* ABOUT THIS EXERCISE:
Among the entries below, retype exactly the lines starting with the one with "Espacios Convergencia Medios Radio JGM Radio" and going on through the one with "弊社、転職エージェントとの", but not the pictures.

(Data extracted from a collection)
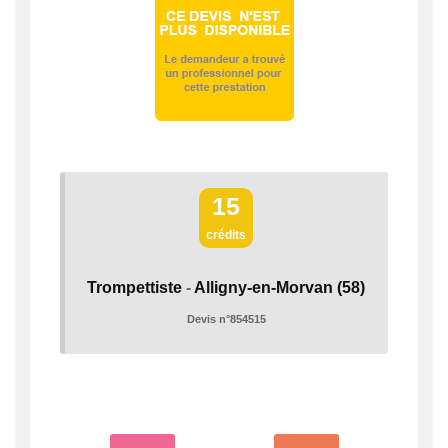
15
crédits
Trompettiste
-
Alligny-en-Morvan
(58)
Devis n°854515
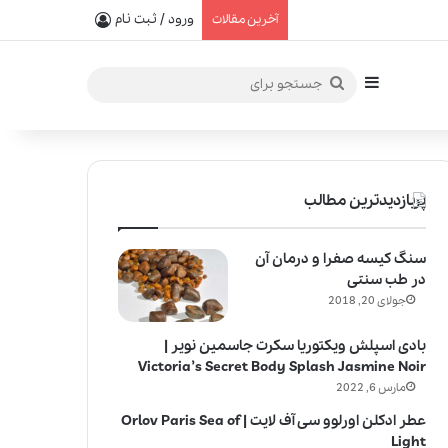
یفیت در خلق عطرهای لالیک
ورود / ثبت نام
آخرین مقالات
سایدبار
جستجو
برای
پربازدیدترین مطالب
سنگ کیسه صفرا و درمان آن
در طب سنتی
جولای 20, 2018
بادی اسپلش ویکتوریا سکرت جاسمین نویر |
Victoria’s Secret Body Splash Jasmine Noir
مارس 6, 2022
عطر ادکلن اورلوو سی آف لایت | Orlov Paris Sea of
Light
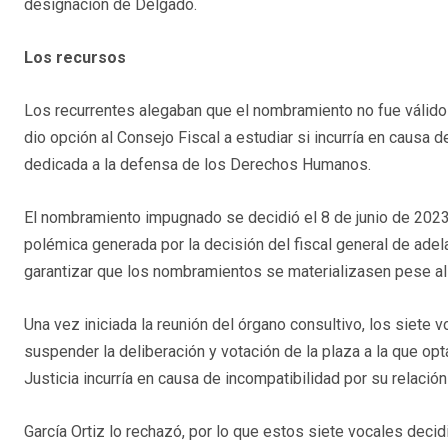
designación de Delgado.
Los recursos
Los recurrentes alegaban que el nombramiento no fue válido p
dio opción al Consejo Fiscal a estudiar si incurría en causa 
dedicada a la defensa de los Derechos Humanos.
El nombramiento impugnado se decidió el 8 de junio de 2023 
polémica generada por la decisión del fiscal general de adelan
garantizar que los nombramientos se materializasen pese al a
Una vez iniciada la reunión del órgano consultivo, los siete 
suspender la deliberación y votación de la plaza a la que op
Justicia incurría en causa de incompatibilidad por su relació
García Ortiz lo rechazó, por lo que estos siete vocales decidie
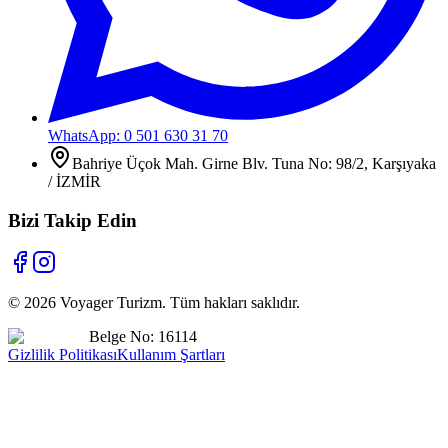
WhatsApp: 0 501 630 31 70
Bahriye Üçok Mah. Girne Blv. Tuna No: 98/2, Karşıyaka
/ İZMİR
Bizi Takip Edin
©
2026
Voyager Turizm. Tüm hakları saklıdır.
Belge No: 16114
Gizlilik Politikası
Kullanım Şartları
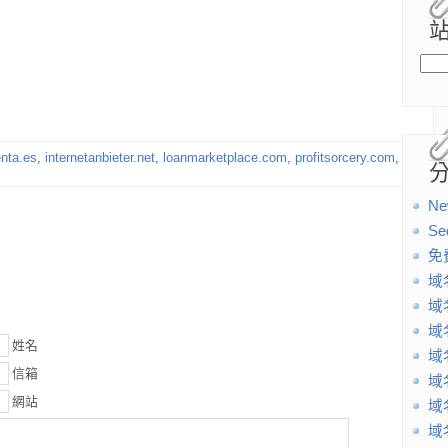
nta.es
,
internetanbieter.net
,
loanmarketplace.com
,
profitsorcery.com
,
Ne
Se
免
域
域
域
姓名
域
信箱
域
網站
域
域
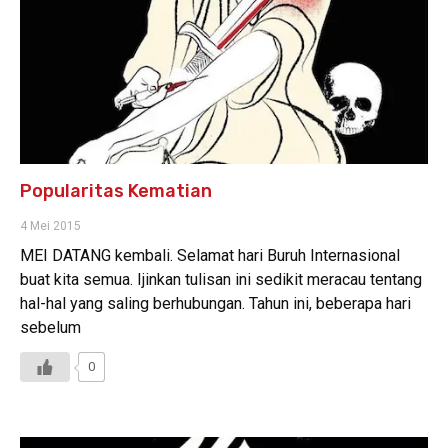
Popularitas Kematian
4 Mei 2015
MEI DATANG kembali. Selamat hari Buruh Internasional
buat kita semua. Ijinkan tulisan ini sedikit meracau tentang
hal-hal yang saling berhubungan. Tahun ini, beberapa hari
sebelum
0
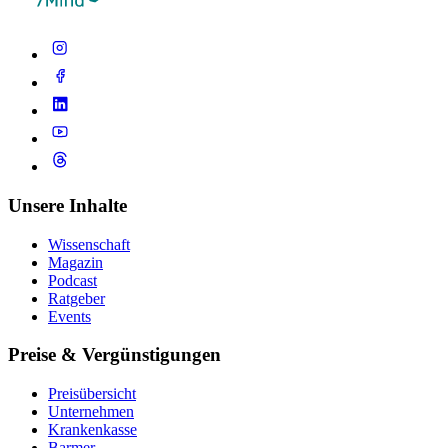
Unsere Inhalte
Wissenschaft
Magazin
Podcast
Ratgeber
Events
Preise & Vergünstigungen
Preisübersicht
Unternehmen
Krankenkasse
Barmer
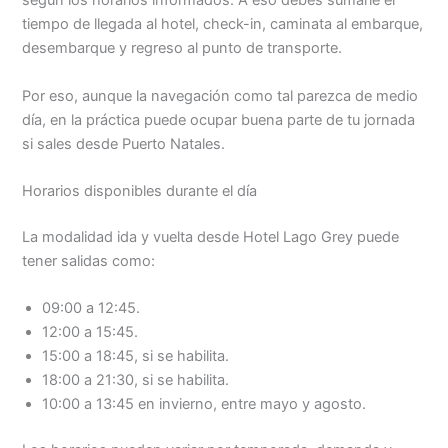
según los horarios informados. A eso debes sumarle el
tiempo de llegada al hotel, check-in, caminata al embarque,
desembarque y regreso al punto de transporte.
Por eso, aunque la navegación como tal parezca de medio
día, en la práctica puede ocupar buena parte de tu jornada
si sales desde Puerto Natales.
Horarios disponibles durante el día
La modalidad ida y vuelta desde Hotel Lago Grey puede
tener salidas como:
09:00 a 12:45.
12:00 a 15:45.
15:00 a 18:45, si se habilita.
18:00 a 21:30, si se habilita.
10:00 a 13:45 en invierno, entre mayo y agosto.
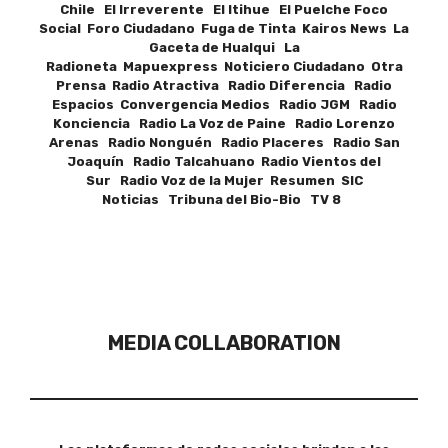
Chile El Irreverente El Itihue El Puelche Foco
Social Foro Ciudadano Fuga de Tinta Kairos News La
Gaceta de Hualqui La
Radioneta Mapuexpress Noticiero Ciudadano Otra
Prensa Radio Atractiva Radio Diferencia Radio
Espacios Convergencia Medios Radio JGM Radio
Konciencia Radio La Voz de Paine Radio Lorenzo
Arenas Radio Nonguén Radio Placeres Radio San
Joaquín Radio Talcahuano Radio Vientos del
Sur Radio Voz de la Mujer Resumen SIC
Noticias Tribuna del Bio-Bio TV 8
MEDIA COLLABORATION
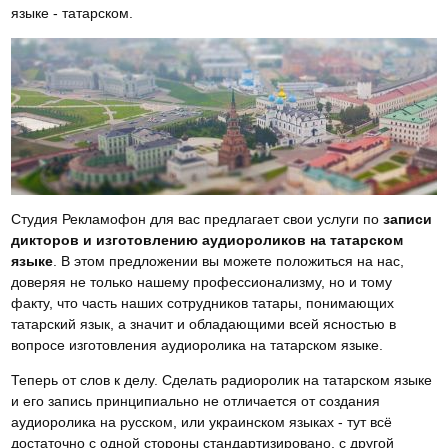
языке - татарском.
Студия Рекламофон для вас предлагает свои услуги по
записи
дикторов и изготовлению аудиороликов на татарском
языке
. В этом предложении вы можете положиться на нас,
доверяя не только нашему профессионализму, но и тому
факту, что часть наших сотрудников татары, понимающих
татарский язык, а значит и обладающими всей ясностью в
вопросе изготовления аудиоролика на татарском языке.
Теперь от слов к делу. Сделать радиоролик на татарском языке
и его запись принципиально не отличается от создания
аудиоролика на русском, или украинском языках - тут всё
достаточно с одной стороны стандартизировано, с другой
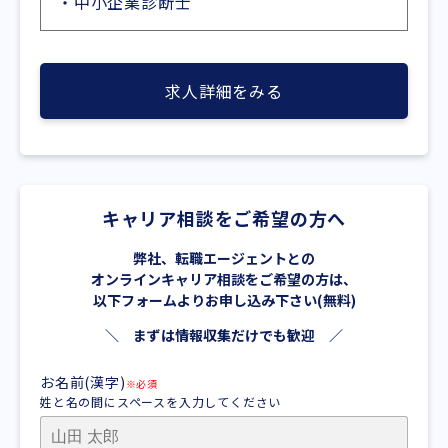
・中小企業診断士
求人詳細をみる
キャリア相談をご希望の方へ
弊社、転職エージェントとの
オンラインキャリア相談をご希望の方は、
以下フォームよりお申し込み下さい(無料)
＼ まずは情報収集だけでも歓迎 ／
お名前(漢字)
※必須
姓と名の間にスペースを入力してください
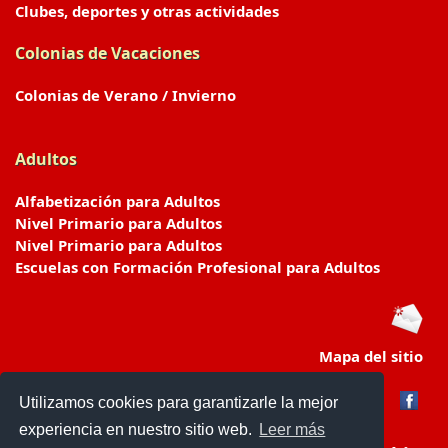
Clubes, deportes y otras actividades
Colonias de Vacaciones
Colonias de Verano / Invierno
Adultos
Alfabetización para Adultos
Nivel Primario para Adultos
Nivel Primario para Adultos
Escuelas con Formación Profesional para Adultos
Mapa del sitio
Utilizamos cookies para garantizarle la mejor
experiencia en nuestro sitio web.
Leer más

* OUTPUT FOR THIS EXERCISE:
Espacios Convergencia Medios Radio JGM Radio
Konciencia Radio La Voz de Paine Radio Lorenzo
Arenas Radio Nonguén Radio Placeres Radio San
Joaquín Radio Talcahuano Radio Vientos del
Sur Radio Voz de la Mujer Resumen SIC
Noticias Tribuna del Bio-Bio TV 8
MEDIA COLLABORATION
языке - татарском.
Студия Рекламофон для вас предлагает свои услуги по
записи
дикторов и изготовлению аудиороликов на татарском
языке
. В этом предложении вы можете положиться на нас,
доверяя не только нашему профессионализму, но и тому
факту, что часть наших сотрудников татары, понимающих
татарский язык, а значит и обладающими всей ясностью в
вопросе изготовления аудиоролика на татарском языке.
Теперь от слов к делу. Сделать радиоролик на татарском языке
и его запись принципиально не отличается от создания
аудиоролика на русском, или украинском языках - тут всё
достаточно с одной стороны стандартизировано, с другой
・中小企業診断士
求人詳細をみる
キャリア相談をご希望の方へ
弊社、転職エージェントとの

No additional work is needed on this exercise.